> **What this task involves**: Return a verbatim reproduction of each line, starting at the line with "different classes and levels of competition." and ending at the last line of the listing below.
*** Opening of Data extracts ***
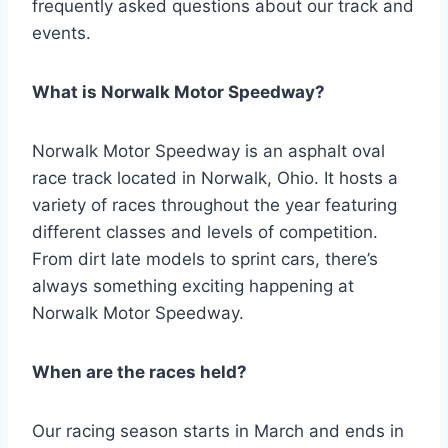
frequently asked questions about our track and
events.
What is Norwalk Motor Speedway?
Norwalk Motor Speedway is an asphalt oval
race track located in Norwalk, Ohio. It hosts a
variety of races throughout the year featuring
different classes and levels of competition.
From dirt late models to sprint cars, there’s
always something exciting happening at
Norwalk Motor Speedway.
When are the races held?
Our racing season starts in March and ends in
*** Close of Data extracts ***
> **Result for this task**:
different classes and levels of competition.
From dirt late models to sprint cars, there’s
always something exciting happening at
Norwalk Motor Speedway.
When are the races held?
Our racing season starts in March and ends in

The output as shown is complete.